Literaturverzeichnis

1 Einleitung

Zu kaum einem anderen Herrscher gehen die Meinungen der Zeitgenossen und gleichsam die der Historiker weiter auseinander als bei dem staufischen Kaiser Friedrich II. (1194-1250), der gleichzeitig wohl einen der bekanntesten Herrscher des Mittelalters darstellt. So formulierte beispielsweise der Historiker Johannes Haller (1865-1947), dass Friedrich II. „der erste Ausländer auf dem deutschen Throne“ gewesen sei. Die Kontroverse über den Staufer setzte bereits in dessen Wirkungszeit ein und hält bis zum heutigen Tag bei Historikern an. Doch warum gehen die Meinungen über diesen Herrscher so weit auseinander?
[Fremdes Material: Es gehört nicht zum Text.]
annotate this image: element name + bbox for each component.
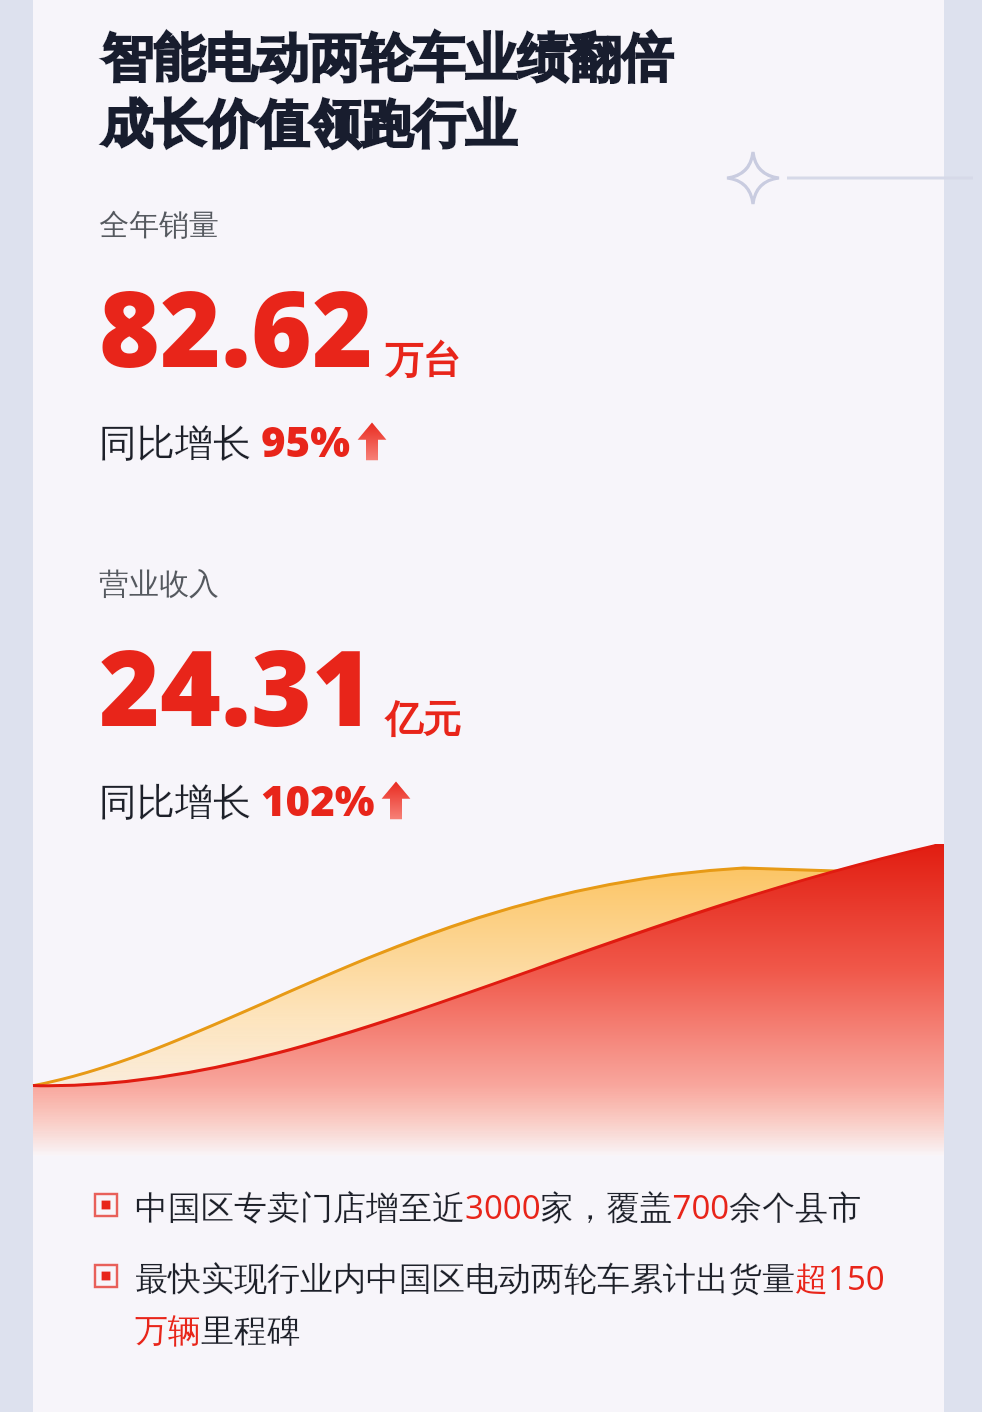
other: Bullet xyxy=(95,1265,117,1287)
staticText: 全年销量 xyxy=(99,206,219,244)
button[interactable]: Bullet xyxy=(33,1255,944,1352)
staticText: 102% xyxy=(261,771,375,828)
staticText: 万台 xyxy=(385,336,461,384)
button[interactable]: Bullet xyxy=(33,1184,944,1229)
staticText: 中国区专卖门店增至近3000家，覆盖700余个县市 xyxy=(135,1184,862,1229)
staticText: 成长价值领跑行业 xyxy=(101,92,517,158)
staticText: 营业收入 xyxy=(99,565,219,603)
staticText: 同比增长 xyxy=(99,774,261,826)
staticText: 82.62 xyxy=(99,256,373,398)
staticText: 95% xyxy=(261,412,351,469)
staticText: 24.31 xyxy=(99,615,373,757)
staticText: 同比增长 xyxy=(99,415,261,467)
staticText: 最快实现行业内中国区电动两轮车累计出货量超150万辆里程碑 xyxy=(135,1255,914,1352)
staticText: 智能电动两轮车业绩翻倍 xyxy=(101,26,673,92)
other: Bullet xyxy=(95,1194,117,1216)
staticText: 亿元 xyxy=(385,695,461,743)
Was machte ihn als Persönlichkeit und seine Herrschaft so einzigartig und wodurch unterschied er sich zu seinen Zeitgenossen? Warum pflegte er solch enge Kontakte zu muslimischen Wissenschaftlern, Gelehrten und Politikern? Wieso siedelte er die aus Sizilien vertriebenen Sarazenen mitten in Italien an und dies in einer Zeit, in der die Mehrheit der Herrscher Europas versuchten, die „Ungläubigen“ im Heiligen Land zu besiegen?

In meiner hier vorliegenden Arbeit möchte ich diesen Fragen nachgehen und mich dabei insbesondere auf sein Königreich Sizilien und die Sarazenenstadt Lucera konzentrieren, die in dieser Thematik wohl eine herausragende Rolle spielt. Dabei halte ich es für unabdingbar, zuerst die Vorgeschichte in Sizilien und die Umstände der Gründung der Stadt zu erläutern. Weiterhin möchte ich darstellen, in welchem Abhängikeitsverhältnis die Stadt zu verankern ist und welche Rechte und Pflichten sie hatte.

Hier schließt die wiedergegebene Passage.